## Problem details
Go through the data below and return each line where the string "Forms" occurs.
::::::::::
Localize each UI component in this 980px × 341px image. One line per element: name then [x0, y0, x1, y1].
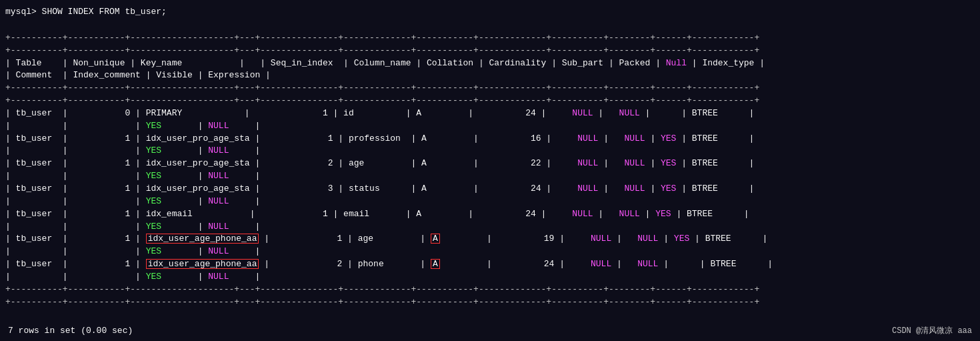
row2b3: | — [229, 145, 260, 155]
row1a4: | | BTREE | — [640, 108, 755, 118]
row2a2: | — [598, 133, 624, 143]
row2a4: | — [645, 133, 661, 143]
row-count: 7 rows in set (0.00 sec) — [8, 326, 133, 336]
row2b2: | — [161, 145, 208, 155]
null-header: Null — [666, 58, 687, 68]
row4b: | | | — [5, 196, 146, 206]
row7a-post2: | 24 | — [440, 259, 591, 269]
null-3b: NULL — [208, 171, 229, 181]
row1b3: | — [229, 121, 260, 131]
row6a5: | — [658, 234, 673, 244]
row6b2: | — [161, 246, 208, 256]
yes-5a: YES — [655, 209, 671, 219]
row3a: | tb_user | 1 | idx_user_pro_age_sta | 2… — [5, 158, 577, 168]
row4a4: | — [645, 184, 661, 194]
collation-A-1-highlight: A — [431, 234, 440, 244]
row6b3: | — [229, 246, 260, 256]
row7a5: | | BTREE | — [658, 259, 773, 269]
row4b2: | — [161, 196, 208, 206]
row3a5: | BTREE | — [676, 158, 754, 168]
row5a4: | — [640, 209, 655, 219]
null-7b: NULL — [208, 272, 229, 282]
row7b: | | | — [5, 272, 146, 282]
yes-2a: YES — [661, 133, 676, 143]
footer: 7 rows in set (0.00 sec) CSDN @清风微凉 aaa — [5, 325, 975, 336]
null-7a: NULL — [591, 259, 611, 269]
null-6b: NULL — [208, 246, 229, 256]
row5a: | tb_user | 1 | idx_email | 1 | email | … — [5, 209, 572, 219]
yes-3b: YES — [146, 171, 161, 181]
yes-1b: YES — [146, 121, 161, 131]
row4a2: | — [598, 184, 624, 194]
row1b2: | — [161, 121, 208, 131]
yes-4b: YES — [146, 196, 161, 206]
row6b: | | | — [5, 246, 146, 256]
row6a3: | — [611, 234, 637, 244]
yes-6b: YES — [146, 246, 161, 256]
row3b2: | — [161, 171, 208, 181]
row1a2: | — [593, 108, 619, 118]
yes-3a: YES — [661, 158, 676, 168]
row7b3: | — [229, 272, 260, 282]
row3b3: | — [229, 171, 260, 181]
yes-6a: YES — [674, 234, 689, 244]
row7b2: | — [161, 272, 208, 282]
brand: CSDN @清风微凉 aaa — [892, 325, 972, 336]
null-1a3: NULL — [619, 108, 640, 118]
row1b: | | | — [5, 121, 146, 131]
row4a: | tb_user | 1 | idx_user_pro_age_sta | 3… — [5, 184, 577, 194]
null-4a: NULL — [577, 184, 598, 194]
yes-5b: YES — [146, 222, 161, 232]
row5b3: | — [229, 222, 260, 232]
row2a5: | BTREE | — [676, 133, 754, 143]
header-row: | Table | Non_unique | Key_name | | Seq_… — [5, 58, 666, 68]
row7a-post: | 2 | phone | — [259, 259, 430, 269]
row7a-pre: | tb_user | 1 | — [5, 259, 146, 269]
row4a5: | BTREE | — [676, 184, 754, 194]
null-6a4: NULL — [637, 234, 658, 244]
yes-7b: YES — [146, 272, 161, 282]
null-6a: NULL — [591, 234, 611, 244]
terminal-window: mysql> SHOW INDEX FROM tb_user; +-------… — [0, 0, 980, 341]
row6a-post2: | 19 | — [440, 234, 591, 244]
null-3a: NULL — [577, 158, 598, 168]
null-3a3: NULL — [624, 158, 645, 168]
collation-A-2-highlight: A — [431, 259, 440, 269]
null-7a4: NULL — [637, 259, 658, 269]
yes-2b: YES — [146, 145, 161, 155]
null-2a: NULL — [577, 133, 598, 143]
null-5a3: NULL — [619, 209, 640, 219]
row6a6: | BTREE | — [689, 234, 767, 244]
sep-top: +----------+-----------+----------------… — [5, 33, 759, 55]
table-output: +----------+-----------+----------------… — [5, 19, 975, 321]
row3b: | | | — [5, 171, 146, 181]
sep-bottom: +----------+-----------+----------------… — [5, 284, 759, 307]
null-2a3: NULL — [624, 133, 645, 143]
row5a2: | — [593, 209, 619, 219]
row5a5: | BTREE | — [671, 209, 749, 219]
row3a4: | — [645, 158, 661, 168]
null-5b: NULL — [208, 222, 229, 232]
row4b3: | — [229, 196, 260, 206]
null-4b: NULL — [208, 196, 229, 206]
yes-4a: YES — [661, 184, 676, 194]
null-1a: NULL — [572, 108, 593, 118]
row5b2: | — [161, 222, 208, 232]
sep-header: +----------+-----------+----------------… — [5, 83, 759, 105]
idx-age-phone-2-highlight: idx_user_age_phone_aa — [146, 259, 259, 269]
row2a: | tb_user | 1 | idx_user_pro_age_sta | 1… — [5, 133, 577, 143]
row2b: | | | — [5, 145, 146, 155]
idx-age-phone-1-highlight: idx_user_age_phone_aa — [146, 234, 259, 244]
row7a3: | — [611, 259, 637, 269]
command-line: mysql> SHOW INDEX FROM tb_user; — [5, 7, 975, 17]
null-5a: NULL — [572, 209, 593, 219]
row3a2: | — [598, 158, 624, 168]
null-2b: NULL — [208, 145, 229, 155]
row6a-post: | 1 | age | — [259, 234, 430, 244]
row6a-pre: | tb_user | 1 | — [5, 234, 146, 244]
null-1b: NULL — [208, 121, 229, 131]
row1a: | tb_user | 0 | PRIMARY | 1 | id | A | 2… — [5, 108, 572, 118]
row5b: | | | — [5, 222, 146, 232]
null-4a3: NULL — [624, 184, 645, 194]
::::::::::
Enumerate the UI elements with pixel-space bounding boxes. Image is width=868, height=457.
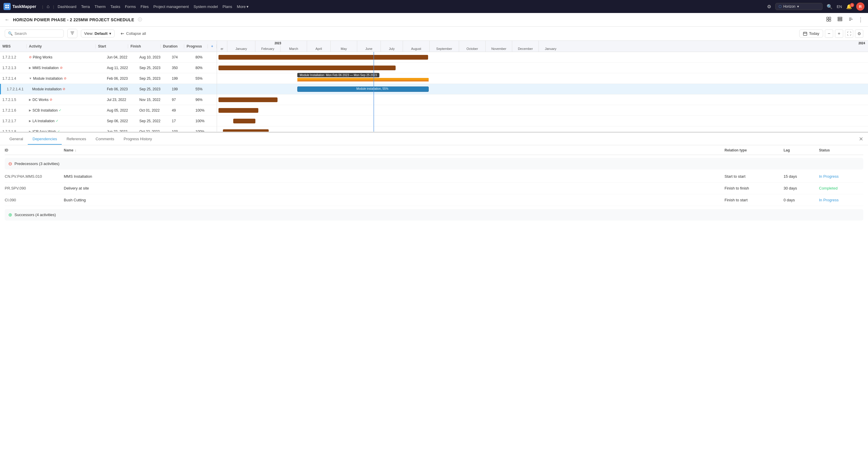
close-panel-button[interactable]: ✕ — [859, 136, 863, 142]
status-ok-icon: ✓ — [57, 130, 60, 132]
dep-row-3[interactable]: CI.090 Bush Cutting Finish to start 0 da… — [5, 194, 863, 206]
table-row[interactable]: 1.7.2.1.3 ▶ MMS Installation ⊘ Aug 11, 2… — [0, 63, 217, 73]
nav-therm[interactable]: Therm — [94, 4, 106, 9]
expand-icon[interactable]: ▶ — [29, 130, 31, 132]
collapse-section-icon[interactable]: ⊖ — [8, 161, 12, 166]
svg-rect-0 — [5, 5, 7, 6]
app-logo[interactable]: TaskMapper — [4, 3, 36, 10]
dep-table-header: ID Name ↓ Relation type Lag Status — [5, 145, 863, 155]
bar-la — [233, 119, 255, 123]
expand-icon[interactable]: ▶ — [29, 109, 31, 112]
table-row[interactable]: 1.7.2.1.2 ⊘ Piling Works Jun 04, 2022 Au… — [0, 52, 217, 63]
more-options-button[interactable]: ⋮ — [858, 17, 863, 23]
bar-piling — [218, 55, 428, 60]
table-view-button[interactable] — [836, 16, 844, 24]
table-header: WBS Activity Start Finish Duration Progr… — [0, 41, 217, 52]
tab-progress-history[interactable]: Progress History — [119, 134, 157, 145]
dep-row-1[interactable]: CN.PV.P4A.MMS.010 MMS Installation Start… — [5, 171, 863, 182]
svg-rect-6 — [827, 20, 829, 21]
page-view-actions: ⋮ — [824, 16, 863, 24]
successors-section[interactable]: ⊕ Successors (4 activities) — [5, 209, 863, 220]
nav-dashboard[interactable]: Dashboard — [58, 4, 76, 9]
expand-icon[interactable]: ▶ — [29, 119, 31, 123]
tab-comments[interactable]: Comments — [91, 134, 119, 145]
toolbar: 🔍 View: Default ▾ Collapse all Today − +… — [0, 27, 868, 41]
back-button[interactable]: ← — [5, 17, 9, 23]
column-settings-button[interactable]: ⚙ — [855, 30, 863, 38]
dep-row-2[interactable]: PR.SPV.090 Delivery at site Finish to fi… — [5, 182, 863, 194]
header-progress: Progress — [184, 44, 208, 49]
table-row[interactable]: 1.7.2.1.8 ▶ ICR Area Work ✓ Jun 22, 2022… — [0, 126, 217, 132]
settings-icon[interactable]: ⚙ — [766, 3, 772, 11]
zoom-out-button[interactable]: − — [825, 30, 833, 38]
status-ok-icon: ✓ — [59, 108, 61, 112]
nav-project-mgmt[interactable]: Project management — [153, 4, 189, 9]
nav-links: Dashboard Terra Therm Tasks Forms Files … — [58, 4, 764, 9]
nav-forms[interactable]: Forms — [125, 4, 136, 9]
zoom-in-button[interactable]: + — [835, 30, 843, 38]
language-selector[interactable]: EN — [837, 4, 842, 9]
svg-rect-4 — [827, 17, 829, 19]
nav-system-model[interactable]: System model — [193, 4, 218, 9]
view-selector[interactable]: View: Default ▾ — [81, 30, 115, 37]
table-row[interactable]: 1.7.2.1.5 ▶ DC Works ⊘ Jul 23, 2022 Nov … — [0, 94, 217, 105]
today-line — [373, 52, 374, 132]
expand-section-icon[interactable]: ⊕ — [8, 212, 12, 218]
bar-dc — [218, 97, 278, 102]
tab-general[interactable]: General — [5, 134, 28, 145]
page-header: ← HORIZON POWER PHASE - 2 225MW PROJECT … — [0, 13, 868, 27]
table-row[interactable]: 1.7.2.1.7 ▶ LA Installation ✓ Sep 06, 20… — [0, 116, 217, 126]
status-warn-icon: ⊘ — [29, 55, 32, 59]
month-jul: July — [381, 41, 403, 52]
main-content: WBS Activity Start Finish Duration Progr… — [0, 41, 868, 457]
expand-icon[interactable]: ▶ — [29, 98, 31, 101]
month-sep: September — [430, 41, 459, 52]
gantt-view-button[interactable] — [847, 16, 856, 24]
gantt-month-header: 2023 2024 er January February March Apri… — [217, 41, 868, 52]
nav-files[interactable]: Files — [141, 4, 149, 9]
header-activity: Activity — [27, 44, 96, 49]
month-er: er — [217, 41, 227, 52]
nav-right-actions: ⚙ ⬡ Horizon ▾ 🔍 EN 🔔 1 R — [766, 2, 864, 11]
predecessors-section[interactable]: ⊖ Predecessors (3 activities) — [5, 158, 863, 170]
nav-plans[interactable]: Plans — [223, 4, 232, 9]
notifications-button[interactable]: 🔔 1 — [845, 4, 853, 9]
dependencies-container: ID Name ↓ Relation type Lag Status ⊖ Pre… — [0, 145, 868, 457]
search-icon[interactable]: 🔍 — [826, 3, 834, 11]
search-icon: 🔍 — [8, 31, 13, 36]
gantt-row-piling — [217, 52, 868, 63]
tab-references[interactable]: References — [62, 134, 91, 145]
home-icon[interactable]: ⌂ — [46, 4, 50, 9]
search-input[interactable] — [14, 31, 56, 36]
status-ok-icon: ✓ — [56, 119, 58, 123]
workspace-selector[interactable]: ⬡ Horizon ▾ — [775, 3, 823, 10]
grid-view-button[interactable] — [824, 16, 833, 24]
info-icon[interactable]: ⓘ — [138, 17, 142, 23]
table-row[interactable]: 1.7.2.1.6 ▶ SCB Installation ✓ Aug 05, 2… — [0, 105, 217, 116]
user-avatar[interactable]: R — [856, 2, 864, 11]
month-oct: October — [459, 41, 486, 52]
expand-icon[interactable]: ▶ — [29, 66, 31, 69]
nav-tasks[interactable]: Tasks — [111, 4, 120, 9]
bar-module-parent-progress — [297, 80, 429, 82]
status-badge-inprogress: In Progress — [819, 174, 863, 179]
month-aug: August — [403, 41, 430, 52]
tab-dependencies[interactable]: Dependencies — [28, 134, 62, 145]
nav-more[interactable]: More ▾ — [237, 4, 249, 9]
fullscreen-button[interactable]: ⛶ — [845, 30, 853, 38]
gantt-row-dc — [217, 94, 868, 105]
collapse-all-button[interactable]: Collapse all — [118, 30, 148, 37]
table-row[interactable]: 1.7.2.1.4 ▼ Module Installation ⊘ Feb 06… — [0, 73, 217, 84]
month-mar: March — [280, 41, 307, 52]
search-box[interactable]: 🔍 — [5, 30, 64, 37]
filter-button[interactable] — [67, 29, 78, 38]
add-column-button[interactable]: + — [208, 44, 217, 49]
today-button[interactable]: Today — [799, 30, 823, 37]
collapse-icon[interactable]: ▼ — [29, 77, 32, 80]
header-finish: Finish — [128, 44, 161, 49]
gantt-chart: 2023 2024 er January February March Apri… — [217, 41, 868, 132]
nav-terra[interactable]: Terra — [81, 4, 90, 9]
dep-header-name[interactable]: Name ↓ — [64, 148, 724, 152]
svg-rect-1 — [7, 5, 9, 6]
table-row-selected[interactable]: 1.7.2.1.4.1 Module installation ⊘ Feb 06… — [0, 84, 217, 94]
::::::::::
## Response
nav-links: Dashboard Terra Therm Tasks Forms Files … — [58, 4, 764, 9]
nav-forms[interactable]: Forms — [125, 4, 136, 9]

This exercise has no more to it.